LTC Bulletin Board - July 2011: Page 4 of 5

July 22, 2011

FDA Approves First Generic Versions of Levofloxacin

On June 20, 2011, the FDA announced it had approved applications from 12 manufacturers to produce the generic versions of Levaquin (levofloxacin) as a tablet, oral solution, and injectable (Table). Applications from several other manufacturers are still pending.

Levofloxacin, which is active against both gram-positive and gram-negative bacteria, is used to treat mild, moderate, or severe bacterial infections of the skin, sinuses, kidneys, bladder, and prostate. It is also used to treat anthrax and certain respiratory infections, including bronchitis and community- and hospital-acquired pneumonia.

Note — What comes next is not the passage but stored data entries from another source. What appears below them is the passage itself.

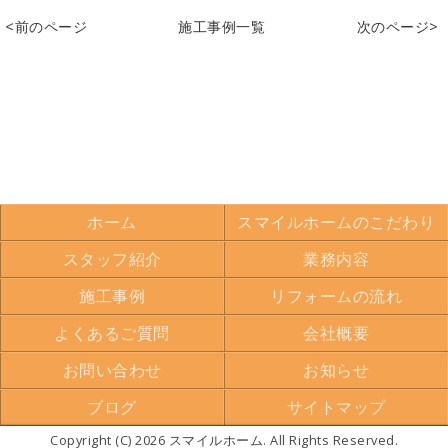
<前のページ
施工事例一覧
次のページ>
ホーム
スマイルホームのこだわり
スタッフ紹介
業務内容
施工事例
リフォームの流れ
よくあるご質問
会社概要
お問い合わせ
お知らせ
ブログ
サイトマップ
Copyright (C) 2026 スマイルホーム. All Rights Reserved.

“Generic drugs are important options that allow greater access to health care for Americans,” said Keith Webber, PhD, deputy director, Office of Pharmaceutical Science, Center for Drug Evaluation and Research, in an FDA statement. “FDA-approved generic drugs must meet rigorous standards and are required to be of high quality so that people can be assured that their medications will act the same in the body as the brand-name product.”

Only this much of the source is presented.